Model: Hypothesis Tests for Means with StatKey

Hypothesis Test for a Population Mean

For a hypothesis test for a mean in StatKey we need the data, the null hypothesis, and the significance level.

  1. Go to StatKey and select Randomization Hypothesis Tests: Test for  Single Mean.
  2. Choose the appropriate data set, or select Edit Data to paste your own data in. Each number must be on its own line.
  3. Enter the null hypothesis value.
  4. Generate at least 5000 samples
  5. Select the appropriate test: `square` Left tail, `square` Two tail, `square` Right tail
    1. Then enter the appropriate significance level: 0.025 or 0.05 or something else.
    2. Draw a picture of this noting the resulting critical value on your number line.
  6. Make a decision:
    1. Is your sample mean in the red region (the critical region)? Yes? The Reject the Null
    2. Is your sample mean in the black region (the expected region)? Yes? Fail to reject the Null
  7. Calculate the p-value.
    1. Replace the critical number with your sample mean. (the number below the significance level on the x-axis)
    2. Add this to your picture.
  8. Re-affirm your decision based on the p-value:
    1. Is the p-value less than the significance level? Yes. Then definitely reject the null hypothesis
    2. Is the p-value greater than the significance level? Yes? Then fail to reject the null hypothesis

Example:

A realtor in Pendleton told me that the average home price is about $200K. Based on discussions with some newcomers to Pendleton, I thought it might be higher.

`H_0` : `mu=200,000` 
`H_a` : `mu>200,000`

I am going to choose a significance level of 5% since this is important, but not too important.

So I collect some data:

179.9 135.9 449 266 240
289.5 204.9 229 277.9 399
165 349.9 42 625 159.9
397 270 210 289 214.9
189 450 280 229 214.9
130 179.5 180 415 400
175 178.5 187 270 390
275 469.9 105 229.9 219
250 350 249.9 259.9 389.9
149.9 159 189 235 399

It is always a good idea to summarize the data before running a hypothesis test for a mean.

Summary and histogram of Pendleton Home Prices 2019

This is a reasonably large sample (n=50 > 30) and the histogram is a relatively symmetric bell shape with one large outlier, `(z=(625-264)/112~~3.223)` .

This sample has a mean and median that are higher than $200,000, but is it significantly higher?

Enter the data into StatKey to get a sampling distribution to test the hypotheses: 
    Go to StatKey and select Randomization Hypothesis Tests: Test for  Single Mean.
    Edit Data to enter my data.
    Enter my null hypothesis value.
    Generate 1000s of samples.
    Select the Right Tail test.
    Enter my significance level.

sampling distribution for mean home price in Pendleton

The mean of my sample, $263.84K is definitely in the red zone. The test is positive, e.i., I have evidence that the claim of the realtor is wrong.
StatKey states that the critical value is $225.85. My mean of 263.84 is definitely above that.
I can also find a `z` -score for the sample mean based on this sampling distribution and the realtor's claim, `(z=(barx-mu)/"std error"~~(263.84-200)/15.614~~4.089)` . Wow, this sample mean is over 4 standard deviations from the mean!

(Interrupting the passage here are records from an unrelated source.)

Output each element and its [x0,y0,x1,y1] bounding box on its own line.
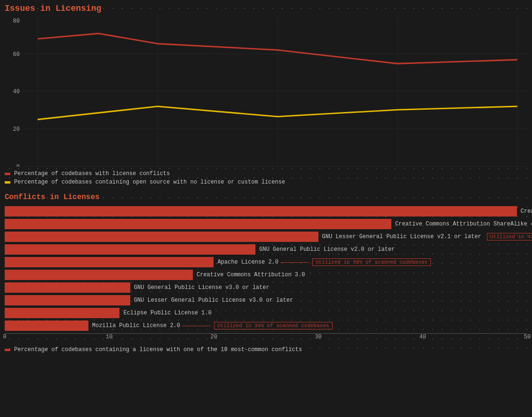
bar-row: GNU General Public License v2.0 or later [5,244,527,255]
bar-row: GNU Lesser General Public License v3.0 o… [5,295,527,305]
bottom-legend-label: Percentage of codebases containing a lic… [14,346,302,353]
bar-label: Creative Commons Attribution ShareAlike … [395,221,532,227]
top-chart-svg: 0 20 40 60 80 [5,16,527,167]
bar-label: GNU Lesser General Public License v2.1 o… [322,233,481,240]
top-chart-area: 0 20 40 60 80 [5,16,527,167]
annotation-connector [182,326,210,326]
bar-annotation: Utilized in 43% of scanned codebases [487,233,532,241]
bar-row: Creative Commons Attribution 3.0 [5,270,527,280]
bar-annotation: Utilized in 90% of scanned codebases [312,258,431,266]
top-chart-title: Issues in Licensing [5,4,527,13]
bar-row: Apache License 2.0Utilized in 90% of sca… [5,257,527,267]
bottom-chart-legend: Percentage of codebases containing a lic… [5,346,527,353]
svg-rect-21 [5,181,10,184]
x-label-40: 40 [420,334,426,340]
bar-fill [5,219,391,229]
x-label-10: 10 [106,334,112,340]
bar-label: Mozilla Public License 2.0 [92,322,180,329]
legend-dot-red [5,171,10,176]
bar-fill [5,321,88,331]
bar-chart-area: Creative Commons Attribution ShareAlike … [5,206,527,331]
bar-label: GNU Lesser General Public License v3.0 o… [134,297,293,304]
svg-rect-20 [5,173,10,175]
bar-label: Apache License 2.0 [217,259,278,265]
bar-annotation: Utilized in 34% of scanned codebases [214,322,333,329]
svg-text:80: 80 [13,18,20,24]
bar-row: Creative Commons Attribution ShareAlike … [5,219,527,229]
bar-row: Eclipse Public License 1.0 [5,308,527,318]
svg-text:20: 20 [13,126,20,132]
bar-label: Creative Commons Attribution 3.0 [197,272,305,278]
bottom-chart-wrapper: Conflicts in Licenses Creative Commons A… [5,193,527,353]
bar-label: Creative Commons Attribution ShareAlike … [521,208,532,215]
bar-row: Creative Commons Attribution ShareAlike … [5,206,527,217]
page-container: Issues in Licensing 0 20 40 60 80 [0,0,532,357]
bar-fill [5,282,130,293]
annotation-connector [280,262,309,263]
legend-item-red: Percentage of codebases with license con… [5,170,527,177]
bar-row: GNU General Public License v3.0 or later [5,282,527,293]
bottom-x-axis: 0 10 20 30 40 50 [5,333,527,343]
bar-label: GNU General Public License v3.0 or later [134,284,270,291]
bar-fill [5,206,517,217]
x-label-30: 30 [315,334,321,340]
bar-label: GNU General Public License v2.0 or later [259,246,395,253]
svg-rect-22 [5,349,10,351]
top-chart-content: Issues in Licensing 0 20 40 60 80 [5,4,527,185]
bar-row: Mozilla Public License 2.0Utilized in 34… [5,321,527,331]
bottom-chart-content: Conflicts in Licenses Creative Commons A… [5,193,527,353]
x-label-20: 20 [210,334,217,340]
top-chart-legend: Percentage of codebases with license con… [5,170,527,185]
bar-fill [5,295,130,305]
bar-fill [5,232,318,242]
legend-label-red: Percentage of codebases with license con… [14,170,170,177]
bar-fill [5,257,214,267]
svg-text:0: 0 [16,164,20,167]
legend-dot-yellow [5,179,10,185]
bar-label: Eclipse Public License 1.0 [123,310,211,316]
legend-dot-bottom [5,347,10,353]
legend-label-yellow: Percentage of codebases containing open … [14,179,285,185]
x-label-50: 50 [524,334,531,340]
svg-text:40: 40 [13,88,20,95]
top-chart-wrapper: Issues in Licensing 0 20 40 60 80 [5,4,527,185]
bar-fill [5,270,193,280]
bar-row: GNU Lesser General Public License v2.1 o… [5,232,527,242]
x-label-0: 0 [3,334,6,340]
conflicts-chart-title: Conflicts in Licenses [5,193,527,201]
bar-fill [5,244,255,255]
bar-fill [5,308,119,318]
legend-item-yellow: Percentage of codebases containing open … [5,179,527,185]
svg-text:60: 60 [13,51,20,57]
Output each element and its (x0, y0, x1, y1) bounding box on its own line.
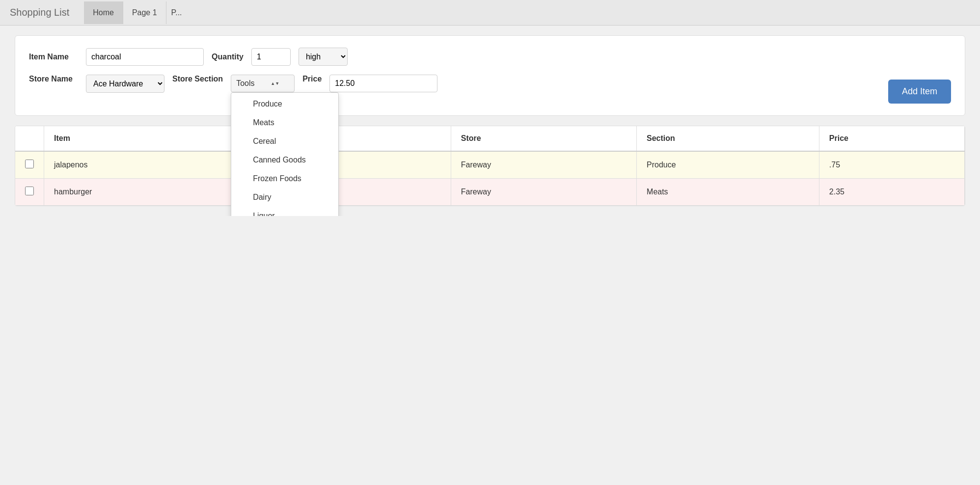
checkmark-liquor (241, 212, 249, 216)
col-header-checkbox (15, 126, 44, 151)
dropdown-item-canned-goods[interactable]: Canned Goods (231, 151, 338, 169)
col-header-item: Item (44, 126, 259, 151)
col-header-price: Price (819, 126, 964, 151)
dropdown-item-frozen-foods[interactable]: Frozen Foods (231, 169, 338, 188)
add-item-button[interactable]: Add Item (888, 80, 951, 104)
row2-price: 2.35 (819, 179, 964, 206)
form-row-2: Store Name Fareway Ace Hardware Target W… (29, 75, 951, 93)
checkmark-canned-goods (241, 156, 249, 164)
dropdown-item-cereal[interactable]: Cereal (231, 132, 338, 151)
row1-price: .75 (819, 151, 964, 179)
dropdown-item-produce[interactable]: Produce (231, 95, 338, 113)
items-table: Item Quantity Store Section Price jalape… (15, 126, 965, 206)
dropdown-item-liquor[interactable]: Liquor (231, 207, 338, 216)
row1-checkbox-cell (15, 151, 44, 179)
row2-checkbox[interactable] (25, 187, 34, 195)
row1-store: Fareway (451, 151, 636, 179)
store-section-select[interactable]: Tools (231, 75, 295, 92)
table-row: hamburger 1 Fareway Meats 2.35 (15, 179, 965, 206)
row2-item: hamburger (44, 179, 259, 206)
checkmark-produce (241, 100, 249, 108)
item-name-label: Item Name (29, 53, 78, 61)
checkmark-dairy (241, 193, 249, 201)
table-header-row: Item Quantity Store Section Price (15, 126, 965, 151)
col-header-section: Section (637, 126, 819, 151)
row2-checkbox-cell (15, 179, 44, 206)
store-section-label: Store Section (172, 75, 223, 83)
tab-page2-partial[interactable]: P... (166, 1, 187, 24)
checkmark-meats (241, 119, 249, 127)
form-panel: Item Name Quantity low medium high Store… (15, 35, 965, 116)
item-name-input[interactable] (86, 48, 204, 66)
row2-store: Fareway (451, 179, 636, 206)
row1-item: jalapenos (44, 151, 259, 179)
tab-bar: Shopping List Home Page 1 P... (0, 0, 980, 26)
table-row: jalapenos 1 Fareway Produce .75 (15, 151, 965, 179)
priority-select[interactable]: low medium high (299, 48, 348, 66)
store-section-wrapper: Tools Produce Meats Cereal C (231, 75, 295, 92)
col-header-store: Store (451, 126, 636, 151)
price-label: Price (302, 75, 322, 83)
tab-page1[interactable]: Page 1 (123, 1, 166, 24)
quantity-input[interactable] (251, 48, 291, 66)
row1-checkbox[interactable] (25, 160, 34, 168)
store-name-label: Store Name (29, 75, 78, 83)
store-section-dropdown: Produce Meats Cereal Canned Goods Frozen (231, 92, 339, 216)
price-input[interactable] (329, 75, 437, 92)
quantity-label: Quantity (212, 53, 244, 61)
store-name-select[interactable]: Fareway Ace Hardware Target Walmart (86, 75, 164, 93)
checkmark-cereal (241, 137, 249, 145)
row2-section: Meats (637, 179, 819, 206)
form-row-1: Item Name Quantity low medium high (29, 48, 951, 66)
checkmark-frozen-foods (241, 175, 249, 183)
dropdown-item-dairy[interactable]: Dairy (231, 188, 338, 207)
items-table-container: Item Quantity Store Section Price jalape… (15, 126, 965, 206)
app-title: Shopping List (5, 0, 74, 25)
dropdown-item-meats[interactable]: Meats (231, 113, 338, 132)
row1-section: Produce (637, 151, 819, 179)
tab-home[interactable]: Home (84, 1, 123, 24)
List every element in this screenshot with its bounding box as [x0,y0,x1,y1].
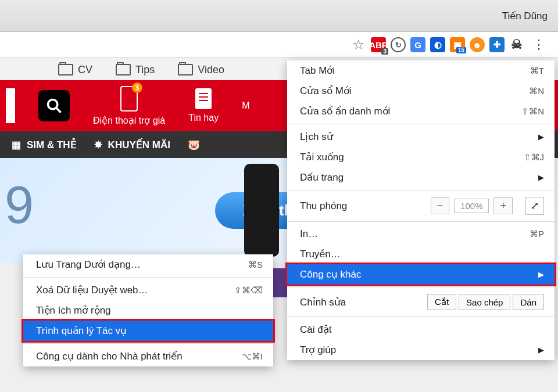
banner-phone-image [244,164,279,257]
piggy-icon: 🐷 [188,139,200,151]
bookmark-folder-tips[interactable]: Tips [116,64,155,76]
menu-new-tab[interactable]: Tab Mới⌘T [287,60,555,81]
svg-line-1 [56,108,61,113]
profile-name: Tiến Dũng [502,10,548,22]
menu-cast[interactable]: Truyền… [287,244,555,264]
skull-ext-icon[interactable]: ☠ [509,37,524,52]
submenu-extensions[interactable]: Tiện ích mở rộng [23,300,273,321]
chevron-right-icon: ▶ [538,270,544,279]
submenu-clear-browsing-data[interactable]: Xoá Dữ liệu Duyệt web…⇧⌘⌫ [23,280,273,300]
cut-button[interactable]: Cắt [427,294,456,310]
menu-settings[interactable]: Cài đặt [287,319,555,340]
tampermonkey-icon[interactable]: ☻ [470,37,485,52]
extension-orange-icon[interactable]: ▣15 [450,37,465,52]
copy-button[interactable]: Sao chép [459,294,510,310]
menu-zoom: Thu phóng − 100% + ⤢ [287,193,555,219]
document-icon [195,88,212,109]
banner-decoration: 9 [5,175,34,235]
chevron-right-icon: ▶ [538,173,544,182]
submenu-save-page-as[interactable]: Lưu Trang Dưới dạng…⌘S [23,254,273,275]
reload-ext-icon[interactable]: ↻ [391,37,406,52]
zoom-in-button[interactable]: + [493,197,513,214]
logo-fragment [6,88,15,123]
menu-new-window[interactable]: Cửa sổ Mới⌘N [287,81,555,101]
sparkle-icon: ✸ [94,139,102,151]
chrome-main-menu: Tab Mới⌘T Cửa sổ Mới⌘N Cửa sổ ẩn danh mớ… [287,60,555,360]
folder-icon [116,64,131,75]
nav-news[interactable]: Tin hay [188,88,219,123]
bookmark-star-icon[interactable]: ☆ [352,37,365,53]
bookmark-folder-cv[interactable]: CV [58,64,92,76]
adblock-icon[interactable]: ABP3 [371,37,386,52]
nav-phone-deals[interactable]: Điện thoại trợ giá [93,86,165,126]
sim-icon: ▦ [12,139,21,151]
google-translate-icon[interactable]: G [410,37,425,52]
browser-toolbar: ☆ ABP3 ↻ G ◐ ▣15 ☻ ✚ ☠ ⋮ [0,32,558,58]
menu-print[interactable]: In…⌘P [287,224,555,244]
zoom-value: 100% [454,199,489,213]
menu-edit: Chỉnh sửa Cắt Sao chép Dán [287,290,555,314]
macos-titlebar: Tiến Dũng [0,0,558,32]
phone-icon [120,86,138,112]
menu-history[interactable]: Lịch sử▶ [287,127,555,147]
nav-piggy[interactable]: 🐷 [188,139,200,151]
more-tools-submenu: Lưu Trang Dưới dạng…⌘S Xoá Dữ liệu Duyệt… [23,254,273,366]
extension-icons: ABP3 ↻ G ◐ ▣15 ☻ ✚ ☠ ⋮ [371,37,552,52]
zoom-out-button[interactable]: − [431,197,450,214]
svg-point-0 [48,100,58,109]
menu-incognito[interactable]: Cửa sổ ẩn danh mới⇧⌘N [287,101,555,121]
submenu-developer-tools[interactable]: Công cụ dành cho Nhà phát triển⌥⌘I [23,346,273,366]
menu-more-tools[interactable]: Công cụ khác▶ [287,264,555,285]
extension-blue-icon[interactable]: ◐ [430,37,445,52]
fullscreen-button[interactable]: ⤢ [525,197,544,215]
search-button[interactable] [38,90,70,121]
chevron-right-icon: ▶ [538,132,544,141]
chevron-right-icon: ▶ [538,346,544,354]
nav-promotions[interactable]: ✸KHUYẾN MÃI [94,139,170,151]
nav-sim-card[interactable]: ▦SIM & THẺ [12,139,77,151]
submenu-task-manager[interactable]: Trình quản lý Tác vụ [23,321,273,341]
bookmark-folder-video[interactable]: Video [178,64,224,76]
chrome-menu-button[interactable]: ⋮ [529,37,549,52]
menu-help[interactable]: Trợ giúp▶ [287,340,555,360]
menu-downloads[interactable]: Tải xuống⇧⌘J [287,147,555,167]
folder-icon [178,64,193,75]
folder-icon [58,64,73,75]
paste-button[interactable]: Dán [513,294,544,310]
nav-m[interactable]: M [242,100,249,111]
menu-bookmarks[interactable]: Dấu trang▶ [287,167,555,188]
shield-ext-icon[interactable]: ✚ [489,37,505,52]
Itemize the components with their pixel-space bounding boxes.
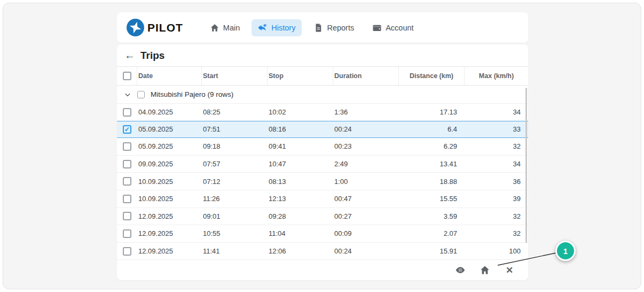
cell-date: 10.09.2025 xyxy=(137,190,202,208)
table-row[interactable]: 12.09.2025 09:01 09:28 00:27 3.59 32 xyxy=(117,208,528,226)
row-checkbox[interactable] xyxy=(123,108,131,117)
page-title-bar: ← Trips xyxy=(117,44,528,66)
cell-max: 34 xyxy=(465,104,528,121)
cell-max: 33 xyxy=(465,121,528,138)
cell-start: 11:26 xyxy=(202,190,268,208)
cell-duration: 00:24 xyxy=(333,121,399,138)
table-footer-toolbar: ✕ xyxy=(117,260,528,280)
column-header-start[interactable]: Start xyxy=(202,67,268,85)
cell-duration: 00:09 xyxy=(333,225,399,242)
column-header-duration[interactable]: Duration xyxy=(333,67,399,85)
nav-item-main[interactable]: Main xyxy=(203,19,246,36)
pilot-logo-icon xyxy=(127,19,144,36)
cell-distance: 2.07 xyxy=(399,225,465,242)
home-icon xyxy=(210,23,219,33)
cell-duration: 00:24 xyxy=(333,243,399,260)
table-row[interactable]: 10.09.2025 07:12 08:13 1:00 18.88 36 xyxy=(117,173,528,190)
brand-logo: PILOT xyxy=(127,19,183,36)
vehicle-group-row[interactable]: Mitsubishi Pajero (9 rows) xyxy=(117,86,528,104)
cell-date: 12.09.2025 xyxy=(137,225,202,242)
row-checkbox[interactable] xyxy=(123,229,131,238)
cell-distance: 17.13 xyxy=(399,104,465,121)
cell-start: 08:25 xyxy=(202,104,268,121)
cell-max: 32 xyxy=(465,225,528,242)
nav-label: Account xyxy=(386,24,413,32)
row-checkbox[interactable] xyxy=(123,195,131,203)
column-header-max[interactable]: Max (km/h) xyxy=(465,67,528,85)
cell-start: 07:51 xyxy=(202,121,268,138)
chevron-down-icon[interactable] xyxy=(124,91,131,98)
table-row[interactable]: 09.09.2025 07:57 10:47 2:49 13.41 34 xyxy=(117,156,528,173)
home-icon xyxy=(480,265,490,275)
cell-distance: 15.55 xyxy=(399,190,465,208)
nav-label: Reports xyxy=(327,24,354,32)
row-checkbox[interactable] xyxy=(123,247,131,256)
column-header-stop[interactable]: Stop xyxy=(268,67,333,85)
cell-distance: 13.41 xyxy=(399,156,465,173)
cell-max: 36 xyxy=(465,173,528,190)
close-button[interactable]: ✕ xyxy=(504,264,515,276)
cell-start: 09:18 xyxy=(202,138,268,155)
brand-name: PILOT xyxy=(147,21,183,34)
cell-date: 10.09.2025 xyxy=(137,173,202,190)
table-row[interactable]: 05.09.2025 07:51 08:16 00:24 6.4 33 xyxy=(117,121,528,139)
page-background: PILOT Main History xyxy=(3,3,641,289)
cell-start: 09:01 xyxy=(202,208,268,225)
cell-date: 05.09.2025 xyxy=(137,121,202,138)
cell-duration: 00:47 xyxy=(333,190,399,208)
table-row[interactable]: 12.09.2025 10:55 11:04 00:09 2.07 32 xyxy=(117,225,528,243)
row-checkbox[interactable] xyxy=(123,177,131,186)
cell-stop: 08:13 xyxy=(268,173,333,190)
table-row[interactable]: 05.09.2025 09:18 09:41 00:23 6.29 32 xyxy=(117,138,528,156)
cell-start: 07:12 xyxy=(202,173,268,190)
table-row[interactable]: 10.09.2025 11:26 12:13 00:47 15.55 39 xyxy=(117,190,528,208)
close-icon: ✕ xyxy=(506,265,513,276)
table-header: Date Start Stop Duration Distance (km) M… xyxy=(117,66,528,86)
nav-item-account[interactable]: Account xyxy=(366,19,420,36)
cell-date: 12.09.2025 xyxy=(137,243,202,260)
cell-duration: 00:23 xyxy=(333,138,399,155)
nav-item-reports[interactable]: Reports xyxy=(307,19,360,36)
row-checkbox[interactable] xyxy=(123,125,131,134)
trips-panel: ← Trips Date Start Stop Duration Distanc… xyxy=(117,44,528,280)
cell-distance: 6.4 xyxy=(399,121,465,138)
cell-max: 34 xyxy=(465,156,528,173)
main-nav: Main History Reports xyxy=(203,19,420,36)
cell-duration: 00:27 xyxy=(333,208,399,225)
column-header-distance[interactable]: Distance (km) xyxy=(399,67,465,85)
row-checkbox[interactable] xyxy=(123,160,131,168)
visibility-button[interactable] xyxy=(454,264,466,276)
table-row[interactable]: 12.09.2025 11:41 12:06 00:24 15.91 100 xyxy=(117,243,528,260)
history-icon xyxy=(258,23,268,33)
cell-stop: 08:16 xyxy=(268,121,333,138)
nav-label: Main xyxy=(223,24,240,32)
row-checkbox[interactable] xyxy=(123,142,131,151)
cell-duration: 1:36 xyxy=(333,104,399,121)
home-button[interactable] xyxy=(479,264,491,276)
group-checkbox[interactable] xyxy=(137,91,145,98)
cell-stop: 12:13 xyxy=(268,190,333,208)
cell-stop: 12:06 xyxy=(268,243,333,260)
select-all-checkbox[interactable] xyxy=(123,72,131,80)
table-row[interactable]: 04.09.2025 08:25 10:02 1:36 17.13 34 xyxy=(117,104,528,121)
column-header-date[interactable]: Date xyxy=(137,67,202,85)
cell-distance: 15.91 xyxy=(399,243,465,260)
cell-date: 09.09.2025 xyxy=(137,156,202,173)
cell-stop: 09:28 xyxy=(268,208,333,225)
cell-start: 10:55 xyxy=(202,225,268,242)
cell-date: 04.09.2025 xyxy=(137,104,202,121)
back-button[interactable]: ← xyxy=(124,49,138,62)
document-icon xyxy=(313,23,323,33)
nav-item-history[interactable]: History xyxy=(252,19,302,36)
cell-date: 05.09.2025 xyxy=(137,138,202,155)
cell-max: 100 xyxy=(465,243,528,260)
cell-max: 32 xyxy=(465,208,528,225)
cell-stop: 11:04 xyxy=(268,225,333,242)
cell-distance: 3.59 xyxy=(399,208,465,225)
vertical-scrollbar[interactable] xyxy=(525,88,527,243)
cell-start: 07:57 xyxy=(202,156,268,173)
annotation-number: 1 xyxy=(563,247,568,256)
row-checkbox[interactable] xyxy=(123,212,131,220)
cell-distance: 6.29 xyxy=(399,138,465,155)
cell-start: 11:41 xyxy=(202,243,268,260)
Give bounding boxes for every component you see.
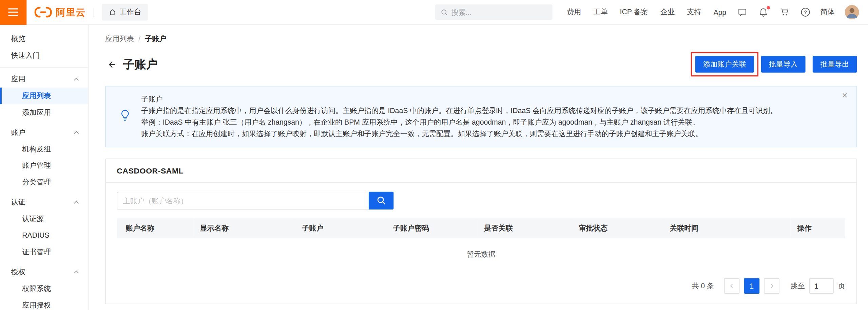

To get the p-value, I then replace the critical number that StatKey gave me, 225.850, with my sample mean, 263.842.
According to StatKey, the p-value is 0.000. 

Interpretation of the p-value: The chance of finding another sample with a mean higher than $263.842K, assuming that the mean should be $200K, is almost 0.

Decision: Reject the null hypothesis.

Conclusion: We have sufficient evidence that the average home price in Pendleton is greater than $200 thousand.